* [WORK ITEM]
Lines from the entries below that hold "Delete" form the answer; copy all of them.

* [RECORDS PROVIDED]
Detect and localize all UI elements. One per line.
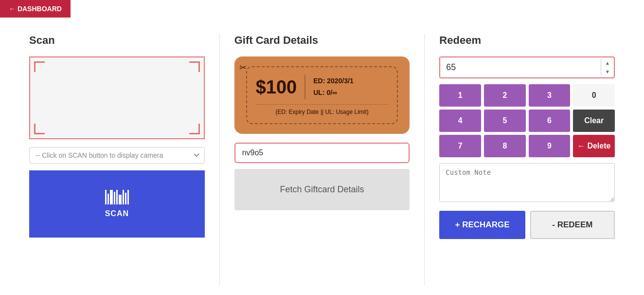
giftcard-title: Gift Card Details — [234, 34, 410, 47]
scan-panel: Scan -- Click on SCAN button to display … — [15, 34, 220, 285]
numpad-9[interactable]: 9 — [529, 135, 571, 157]
numpad-delete[interactable]: ← Delete — [573, 135, 615, 157]
redeem-spinners: ▲ ▼ — [601, 59, 614, 76]
numpad-8[interactable]: 8 — [484, 135, 526, 157]
fetch-button[interactable]: Fetch Giftcard Details — [234, 169, 410, 210]
redeem-input-wrapper: ▲ ▼ — [439, 56, 615, 78]
numpad-3[interactable]: 3 — [529, 84, 571, 107]
giftcard-amount: $100 — [256, 77, 297, 98]
scissors-icon: ✂ — [239, 62, 247, 73]
redeem-amount-input[interactable] — [440, 57, 601, 77]
corner-tl — [34, 61, 45, 72]
giftcard-code-input[interactable] — [234, 143, 410, 163]
giftcard-top-row: $100 ED: 2020/3/1 UL: 0/∞ — [256, 75, 389, 99]
spinner-down[interactable]: ▼ — [601, 68, 614, 76]
giftcard-ed: ED: 2020/3/1 — [313, 75, 354, 87]
redeem-title: Redeem — [439, 34, 615, 47]
numpad-5[interactable]: 5 — [484, 110, 526, 132]
corner-bl — [34, 124, 45, 134]
numpad-6[interactable]: 6 — [529, 110, 571, 132]
custom-note-input[interactable] — [439, 163, 615, 202]
numpad-clear[interactable]: Clear — [573, 110, 615, 132]
numpad-7[interactable]: 7 — [439, 135, 481, 157]
barcode-icon — [105, 190, 129, 204]
numpad-0[interactable]: 0 — [573, 84, 615, 107]
numpad-grid: 1 2 3 0 4 5 6 Clear 7 8 9 ← Delete — [439, 84, 615, 157]
scan-button[interactable]: SCAN — [29, 170, 205, 238]
corner-tr — [189, 61, 200, 72]
giftcard-dashed-border: $100 ED: 2020/3/1 UL: 0/∞ (ED: Expiry Da… — [246, 66, 398, 124]
scan-title: Scan — [29, 34, 205, 47]
giftcard-legend: (ED: Expiry Date || UL: Usage Limit) — [256, 104, 389, 115]
scan-frame — [29, 56, 205, 139]
redeem-panel: Redeem ▲ ▼ 1 2 3 0 4 5 6 Clear 7 8 9 ← D… — [425, 34, 629, 285]
corner-br — [189, 124, 200, 134]
redeem-button[interactable]: - REDEEM — [530, 211, 615, 239]
giftcard-divider — [304, 75, 305, 99]
numpad-1[interactable]: 1 — [439, 84, 481, 107]
giftcard-panel: Gift Card Details ✂ $100 ED: 2020/3/1 UL… — [220, 34, 425, 285]
numpad-4[interactable]: 4 — [439, 110, 481, 132]
giftcard-ul: UL: 0/∞ — [313, 87, 354, 99]
recharge-button[interactable]: + RECHARGE — [439, 211, 525, 239]
scan-label: SCAN — [105, 209, 129, 218]
action-buttons: + RECHARGE - REDEEM — [439, 211, 615, 239]
numpad-2[interactable]: 2 — [484, 84, 526, 107]
giftcard-visual: ✂ $100 ED: 2020/3/1 UL: 0/∞ (ED: Expiry … — [234, 56, 410, 134]
spinner-up[interactable]: ▲ — [601, 59, 614, 68]
camera-select[interactable]: -- Click on SCAN button to display camer… — [29, 147, 205, 164]
dashboard-button[interactable]: ← DASHBOARD — [0, 0, 71, 18]
giftcard-meta: ED: 2020/3/1 UL: 0/∞ — [313, 75, 354, 99]
main-layout: Scan -- Click on SCAN button to display … — [0, 0, 644, 295]
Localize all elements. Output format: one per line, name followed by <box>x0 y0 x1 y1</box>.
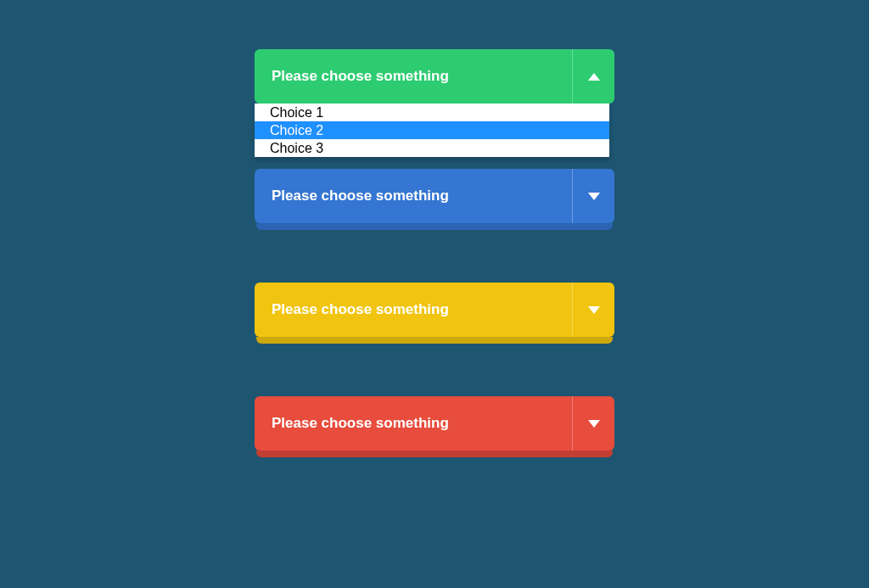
select-red: Please choose something <box>255 396 614 451</box>
select-blue-toggle[interactable] <box>572 169 614 223</box>
select-green-toggle[interactable] <box>572 49 614 104</box>
chevron-down-icon <box>588 193 600 200</box>
select-blue-header[interactable]: Please choose something <box>255 169 614 223</box>
select-yellow: Please choose something <box>255 283 614 337</box>
select-blue-label: Please choose something <box>255 188 449 204</box>
select-red-header[interactable]: Please choose something <box>255 396 614 451</box>
select-blue: Please choose something <box>255 169 614 223</box>
chevron-down-icon <box>588 306 600 314</box>
option-choice-3[interactable]: Choice 3 <box>255 139 609 157</box>
select-yellow-header[interactable]: Please choose something <box>255 283 614 337</box>
select-green-label: Please choose something <box>255 68 449 85</box>
select-green: Please choose something Choice 1 Choice … <box>255 49 614 157</box>
select-yellow-toggle[interactable] <box>572 283 614 337</box>
select-yellow-label: Please choose something <box>255 301 449 318</box>
option-choice-2[interactable]: Choice 2 <box>255 121 609 139</box>
select-red-label: Please choose something <box>255 415 449 432</box>
select-red-toggle[interactable] <box>572 396 614 451</box>
chevron-up-icon <box>588 73 600 81</box>
select-green-header[interactable]: Please choose something <box>255 49 614 104</box>
option-choice-1[interactable]: Choice 1 <box>255 104 609 121</box>
chevron-down-icon <box>588 420 600 428</box>
select-green-options: Choice 1 Choice 2 Choice 3 <box>255 104 609 157</box>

* [OUTPUT]
numpad-delete[interactable]: ← Delete — [573, 135, 615, 157]
numpad-grid: 1 2 3 0 4 5 6 Clear 7 8 9 ← Delete — [439, 84, 615, 157]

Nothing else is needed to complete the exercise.